Transcribed page contents
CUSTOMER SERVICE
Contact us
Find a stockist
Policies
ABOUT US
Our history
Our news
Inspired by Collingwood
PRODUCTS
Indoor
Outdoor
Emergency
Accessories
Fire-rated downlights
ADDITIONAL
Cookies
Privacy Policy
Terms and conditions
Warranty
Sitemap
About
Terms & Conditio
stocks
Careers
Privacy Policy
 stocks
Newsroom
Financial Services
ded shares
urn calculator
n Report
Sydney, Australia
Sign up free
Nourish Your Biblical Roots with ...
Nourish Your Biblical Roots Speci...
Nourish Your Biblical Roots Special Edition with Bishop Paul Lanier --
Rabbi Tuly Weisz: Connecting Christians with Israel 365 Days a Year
==
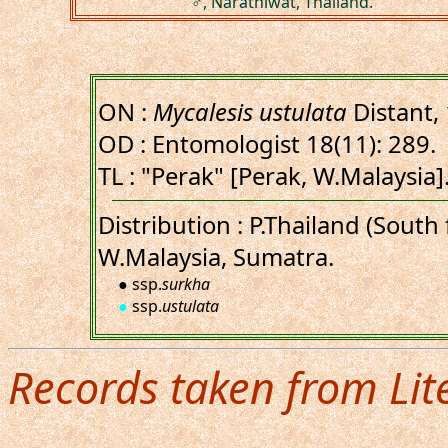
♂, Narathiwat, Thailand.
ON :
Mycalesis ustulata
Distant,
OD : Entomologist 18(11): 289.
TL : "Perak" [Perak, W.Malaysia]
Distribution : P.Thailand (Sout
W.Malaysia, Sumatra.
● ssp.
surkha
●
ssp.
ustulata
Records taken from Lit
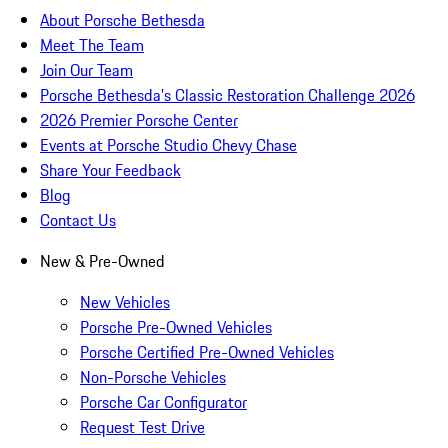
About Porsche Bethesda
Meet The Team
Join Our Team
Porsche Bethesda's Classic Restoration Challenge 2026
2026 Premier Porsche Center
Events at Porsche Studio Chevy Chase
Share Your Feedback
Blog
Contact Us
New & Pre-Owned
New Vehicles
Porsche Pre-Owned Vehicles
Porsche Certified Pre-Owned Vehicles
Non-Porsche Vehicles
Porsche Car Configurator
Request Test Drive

_What you are asked to do_. Each line above with the word "Owned" must be returned.

_Answer for the task_.
New & Pre-Owned
Porsche Pre-Owned Vehicles
Porsche Certified Pre-Owned Vehicles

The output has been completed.